In August 2023, the National Internet Information Office, in conjunction with the National Development and Reform Commission, the Ministry of Education, the Ministry of Science and Technology, and the Ministry of Industry and Information Technology, issued the “Interim Measures for the Management of Generative Artificial Intelligence Services,” which proposed ensuring the legality and ethics of AI agents in generating content and executing tasks. AI agents are intelligent systems composed of planning, memory, tools, and action modules, centered around AI, and collaboratively operate across cloud, network, edge, and terminal environments, possessing perception, judgment, response, and learning capabilities. Under the global optimization effect of large models, the autonomy and efficiency of AI agents can help enterprises enhance productivity, and their interactive collaboration can combat organizational entropy, achieving cost reduction, efficiency enhancement, and quality improvement.
Observation 1: Dual Value of Research and Application Sparks AI Agent Wave
AI agents possess both scientific research value and industrial application value, enabling precise environmental perception, scientific decision-making, and effective action based on core AI technologies like large models. Internationally, AutoGPT has led a surge in AI agent research, with countless application cases emerging based on AutoGPT. Meta collaborated with CMU to successfully develop the general-purpose robotic AI agent RoboAgent over two years, which serves as both a multi-directional research collective and an inspiration for future work. Domestically, Tsinghua University and Alibaba Cloud have jointly conducted research on evolvable AI agents based on large models, marking the first systematic research on the integration of academia and industry regarding evolvable AI agents, representing a significant milestone in the continuous evolution of AI model capabilities.
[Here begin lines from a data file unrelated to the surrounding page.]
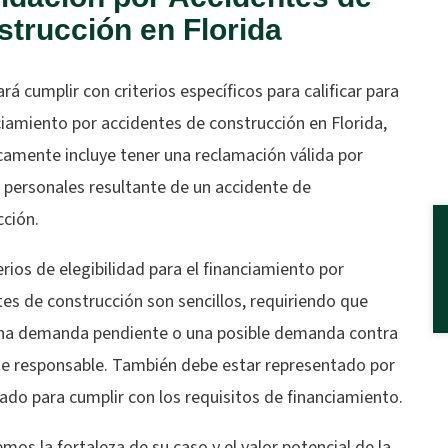
trucción en Florida
rá cumplir con criterios específicos para calificar para
ciamiento por accidentes de construcción en Florida,
camente incluye tener una reclamación válida por
 personales resultante de un accidente de
cción.
erios de elegibilidad para el financiamiento por
es de construcción son sencillos, requiriendo que
na demanda pendiente o una posible demanda contra
te responsable. También debe estar representado por
ado para cumplir con los requisitos de financiamiento.
mos la fortaleza de su caso y el valor potencial de la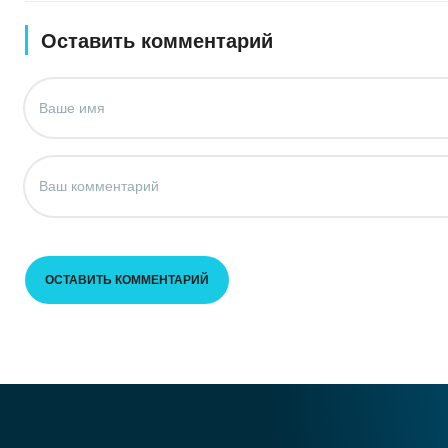
Оставить комментарий
ОСТАВИТЬ КОММЕНТАРИЙ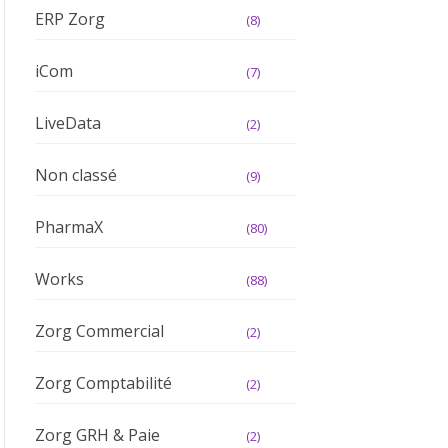
ERP Zorg
(8)
iCom
(7)
LiveData
(2)
Non classé
(9)
PharmaX
(80)
Works
(88)
Zorg Commercial
(2)
Zorg Comptabilité
(2)
Zorg GRH & Paie
(2)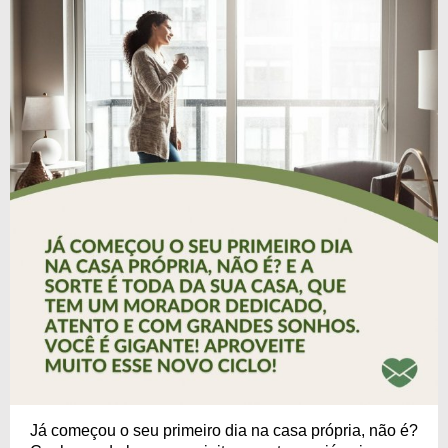
Já começou o seu primeiro dia na casa própria, não é?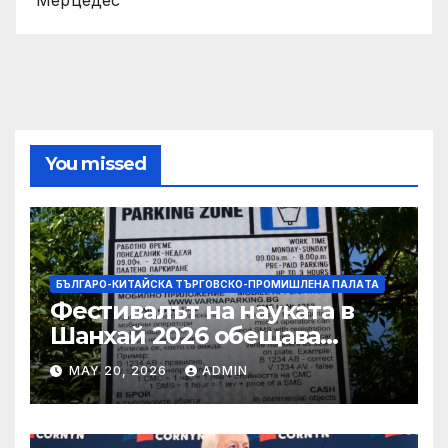
Мерцедес
You missed
БЪЛГАРО-КИТАЙСКА ТЪРГОВСКО-ПРОМИШЛЕНА ПАЛAТА
Фестивалът на науката в
Шанхай 2026 обещава
вълнуващи научно-
MAY 20, 2026
ADMIN
технологични иновации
Furthermore, universities at home and abroad are innovating collaboratively to promote the development of AI agents, such as researchers from Tsinghua University, Beijing University of Posts and Telecommunications, and Brown University proposing the ChatDev framework for automated software development based on large models, facilitating effective communication and collaboration among different roles of AI agents.
Observation 2: Brain-Hand Dual-Drive Intelligent System Empowers AI Agent Implementation
The AI agent system based on large models can be divided into four parts: planning, memory, tools, and action, analogous to the multiple functions of the human “brain” and “hand” that collectively construct an intelligent system. At the “brain” level, AI agents can utilize large models to achieve semantic understanding, logical reasoning, and task decomposition planning. The robot Transformer RT-2 is a vision-language-action AI agent model that outputs and influences robot behavior through data training and transmission, introducing prompt chains to conduct multi-stage semantic and visual reasoning. At the “hand” level, using tools is a prerequisite for action, enabling AI agents to extend the model’s capabilities. Zhejiang University and Microsoft jointly released HuggingGPT, which integrates hundreds of models from HuggingFace, capable of solving 24 tasks through four steps: task planning, model selection, task execution, and answer production.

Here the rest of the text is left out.